End-to-end Adaptive Distributed Training

Distributed training is a popular method for training large neural networks efficiently by processing large amounts of data. However, meeting the requirements of different neural network models, computing resources, and their dynamic changes during a training job is a significant challenge. This challenge is even more significant in industrial applications and production environments.
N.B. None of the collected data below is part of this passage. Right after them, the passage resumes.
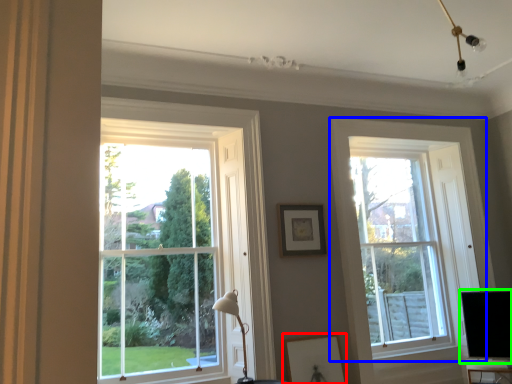 Question: Which object is the farthest from picture frame (highlighted by a red box)? Choose among these: window (highlighted by a blue box) or computer monitor (highlighted by a green box).

Choices:
 (A) window
 (B) computer monitor

Answer: (B) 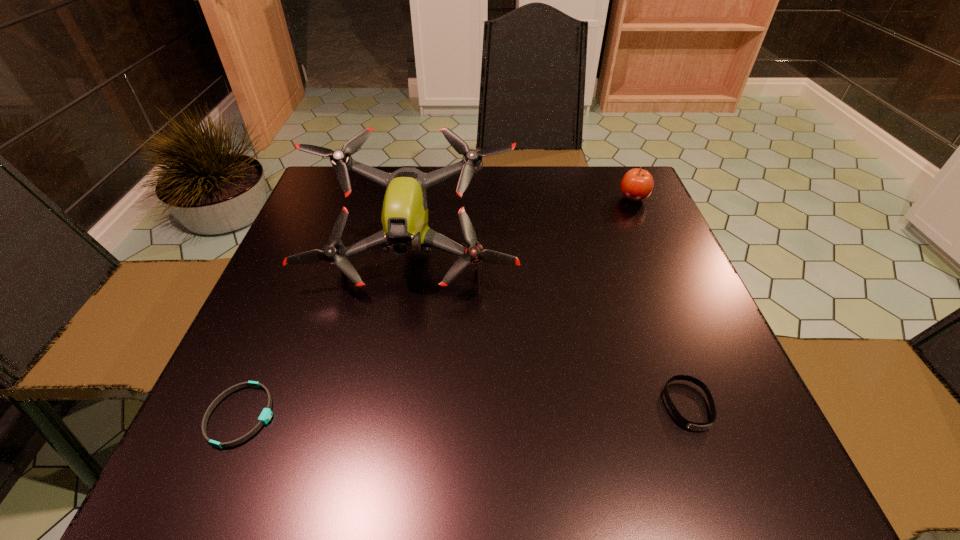 I want to click on vacant point located on the buckle of the shorter wristband, so click(x=416, y=415).

What are the coordinates of `object present at the far edge` in the screenshot? It's located at (637, 184).

Find the location of a particular element. drone that is positioned at the left edge is located at coordinates (404, 218).

This screenshot has width=960, height=540. Identify the location of wristband located in the left edge section of the desktop. (266, 414).

Locate an element on the screen. apple that is positioned at the right edge is located at coordinates (637, 184).

Locate an element on the screen. The image size is (960, 540). wristband located at the right edge is located at coordinates (695, 426).

Image resolution: width=960 pixels, height=540 pixels. What are the coordinates of `object that is at the near left corner` in the screenshot? It's located at (266, 414).

Locate an element on the screen. Image resolution: width=960 pixels, height=540 pixels. object at the far right corner is located at coordinates (637, 184).

This screenshot has width=960, height=540. Find the location of `object that is at the near right corner`. object that is at the near right corner is located at coordinates (695, 426).

This screenshot has height=540, width=960. In the image, there is a desktop. Identify the location of vacant space at the far edge. (547, 166). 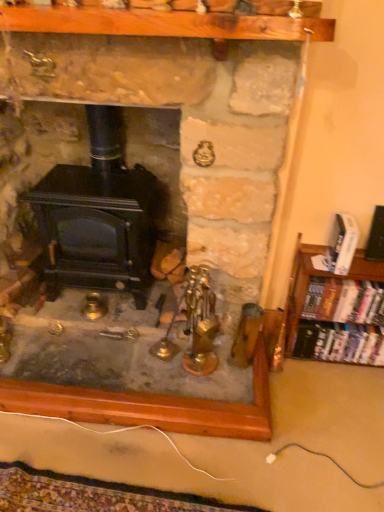 Find the location of a particular element. vacant area that lies in front of hardcover books at right, the 1th book in the bottom-to-top sequence is located at coordinates tap(339, 401). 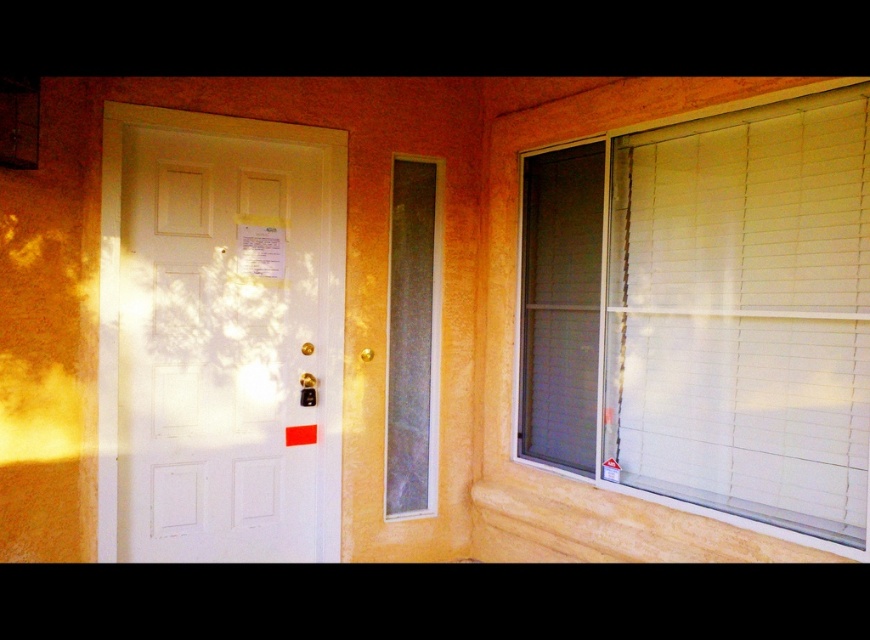 Question: Is white glossy screen door at left further to the viewer compared to clear glass window at center?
The End-to-End Adaptive Distributed Training Framework

In this study, a systematic approach has been designed for the distributed training framework to provide an adaptive ability for different scenarios, particularly in industrial applications and production environments. This framework is equipped with a global cost model and a global planner. Based on the unified distributed graph and the unified cluster object, the framework enables the following features:

  • Arbitrary parallelism
  • Resource-aware placement
  • Multi-mode execution
  • Fault-tolerant
  • Elastic distributed training

Unified Distributed Graph and Cluster Object

The framework is designed in a systematic end-to-end view that fully considers the resource allocation, model partition, task placement, and distributed execution. The unified distributed graph and the unified cluster object are used as the basis of the framework. These two components provide a comprehensive and intuitive view of a distributed training job as a graph. Each node in the graph represents an operation, and each edge represents the input/output dependency between operations.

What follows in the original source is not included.